Picture of Marie-Anne DAYÉ

Marie-Anne DAYÉ

Conceptrice - Rédactrice

With dedication and passion, Roberto Hernández cultivates his success

A temporary foreign worker at Fraises de l’Île d’Orléans for nine years, Roberto Hernández, originally from Mexico, does not stop for a second: between his demanding job, rigorous personal discipline, and family responsibilities, he still manages to grow his vegetable garden and run 25 km a week.

Translation in English by SIARI

In front of one of the 180 agricultural workers Les Fraises de l’Île d’Orléans hired is a tidy, green vegetable garden overflowing with vegetables. It is the work of Roberto Hernández, a temporary foreign worker of Mexican origin who has been faithful to the position for nine years. The 37-year-old man, who seems tireless, puts much energy into growing zucchini, cucumbers, melons, and tomatillos (which will be used to prepare the famous salsa verde). “This is the first year I have a vegetable garden here, and I love it! » rejoices Roberto.

In addition to his professional duties, Roberto has to water his porter thrice daily. He can benefit his brother and some close friends with abundant harvests.

A well-honed discipline

Ce This orderly garden testifies to the rigor he demonstrates in his job and his personal routine. After six consecutive work days of about 11 or 12 hours each during the harvest season*, he dedicates his day off, Friday, to various activities. On the program, a jog of no less than 25 km in two hours, the cooking of Mexican or Asian dishes, a detour to the grocery store, as well as a call to his wife and sons Samuel, who will soon blow out his three candles and 8-year-old Diego Asael. Above all, don’t forget to go to the local chocolate factory to buy an ice cream. “I have to go eat four-flavor ice cream; otherwise, it’s not a rest day. In truth, I don’t know if it’s a disease, but I’m a sugar fanatic! He says.
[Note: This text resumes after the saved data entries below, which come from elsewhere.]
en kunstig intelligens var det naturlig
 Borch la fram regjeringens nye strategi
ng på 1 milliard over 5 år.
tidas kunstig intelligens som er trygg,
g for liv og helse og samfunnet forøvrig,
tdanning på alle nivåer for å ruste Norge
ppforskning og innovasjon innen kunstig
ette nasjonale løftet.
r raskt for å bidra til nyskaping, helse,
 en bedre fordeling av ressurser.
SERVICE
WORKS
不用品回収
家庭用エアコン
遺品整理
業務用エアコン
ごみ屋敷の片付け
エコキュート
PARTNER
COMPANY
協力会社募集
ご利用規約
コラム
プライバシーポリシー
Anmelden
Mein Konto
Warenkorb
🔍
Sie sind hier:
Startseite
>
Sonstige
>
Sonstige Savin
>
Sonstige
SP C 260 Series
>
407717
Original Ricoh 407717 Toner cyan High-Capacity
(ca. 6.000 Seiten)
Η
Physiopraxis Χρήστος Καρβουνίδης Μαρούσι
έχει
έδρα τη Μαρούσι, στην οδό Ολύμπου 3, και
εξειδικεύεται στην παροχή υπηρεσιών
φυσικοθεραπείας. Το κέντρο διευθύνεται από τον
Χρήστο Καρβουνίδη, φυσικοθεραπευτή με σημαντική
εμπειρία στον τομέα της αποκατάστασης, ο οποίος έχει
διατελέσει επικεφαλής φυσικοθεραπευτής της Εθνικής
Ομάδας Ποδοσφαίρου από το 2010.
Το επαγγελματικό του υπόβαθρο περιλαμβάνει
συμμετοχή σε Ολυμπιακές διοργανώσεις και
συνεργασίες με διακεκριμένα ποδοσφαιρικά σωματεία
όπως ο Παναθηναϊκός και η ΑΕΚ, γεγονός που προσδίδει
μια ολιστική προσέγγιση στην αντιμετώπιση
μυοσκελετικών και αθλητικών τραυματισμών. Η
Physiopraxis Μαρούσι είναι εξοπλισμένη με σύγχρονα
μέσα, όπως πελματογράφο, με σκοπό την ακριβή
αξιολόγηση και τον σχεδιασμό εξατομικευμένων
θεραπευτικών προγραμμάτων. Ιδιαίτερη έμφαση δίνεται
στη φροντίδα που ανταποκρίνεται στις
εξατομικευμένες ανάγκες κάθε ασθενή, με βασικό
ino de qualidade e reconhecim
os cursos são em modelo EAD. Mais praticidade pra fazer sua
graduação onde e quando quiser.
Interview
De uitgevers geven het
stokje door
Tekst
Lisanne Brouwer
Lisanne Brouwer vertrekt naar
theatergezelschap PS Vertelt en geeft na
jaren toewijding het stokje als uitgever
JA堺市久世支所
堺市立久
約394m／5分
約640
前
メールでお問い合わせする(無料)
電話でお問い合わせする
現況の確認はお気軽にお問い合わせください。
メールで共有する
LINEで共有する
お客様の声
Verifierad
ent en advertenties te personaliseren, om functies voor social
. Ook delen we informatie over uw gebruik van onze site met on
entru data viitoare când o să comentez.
He also straddles the house in the tiny house he shares with three colleagues, including his brother. “If the house is clean, it’s easier for us to relax,” he says.

The tomatillos that Roberto grows are used to concoct the famous Mexican salsa verde. Photo Marie-Anne Dayé.

The long road to Île d’Orléans

Before landing in Île d’Orléans, Roberto had the experience of working in the United States without legal status, as his father had done before. Although his parents hoped their son would pursue a university education after college, he could no longer hold his own. Instead, he wanted to work and build a house for himself and his girlfriend Maria Lorenza – now his wife and the mother of his children. In 2004, he crossed the dangerous border between Mexico and the United States by paying the smugglers $1,400 (an epic that today costs between $8,000 and $10,000) and dodging the border agents.

He then settled for seven years in the neighboring country, far from his family.

Faced with a decrease in labor needs in his sector of activity in 2010, he decided to return home to Irapuato. He worked as a carpenter – a job he still does today when he returns to Mexico, then an opportunity to come and work at Les Fraises de l’Île d’Orléans came to him in 2015. It was the beginning of another great adventure, which was heartbreaking because her first son was to be born the same year.

Since then, he has put his suitcases down every March on this fertile island and takes a flight back to Mexico in November. “I am here to work a lot, help the company, and earn much money. “He misses his family, of course, except that when the season starts, he “changes chips,” he explains, to concentrate on his work.

Despite the distance, Roberto remains deeply committed to his children's education. He unearthed exercise books for his son Diego Asael to learn French and English. In addition, the young boy is currently taking oil painting lessons, and Roberto proudly displays one of his paintings as a WhatsApp profile photo. Photo Marie-Anne Dayé.

The importance of a reciprocal relationship

At work, he feels useful and appreciated by his employer, who now entrusts him with tasks such as fertilizing and irrigating production. Since the company is also a research and development center, Roberto often implements new techniques and innovative equipment to improve crops. Relations are good with his superiors and colleagues – who like to tease him and vice versa. However, when something goes wrong, he does not hesitate to speak his mind and is well aware of his rights and responsibilities. “We, as agricultural workers, have the same rights as Quebec workers,” he said, adding that respect must come from both parties. “For me, it is important that the efforts of the hands that make the plants green are recognized because I think it is the least valued work.”


Roberto, in search of the most beautiful blackberries. Photo Marie-Anne Dayé.

He knows he won’t be idle in Mexico when the season ends. Customers who want furniture made with the Roberto touch are waiting for him, and he also has a hectare of land – given by his father to his son Diego Asael – to maintain.

In 2026, he will have to decide whether to renew his passport or not because it will expire, to return to Quebec as he does every year, or to stay permanently in Mexico. In any case, he will continue to apply what he was taught when he started carpentry: you must create something different from others and continually innovate. Undoubtedly, Roberto will be fine honoring this promise, whether in Mexico, Quebec, or elsewhere.

The Government of Canada funded the project.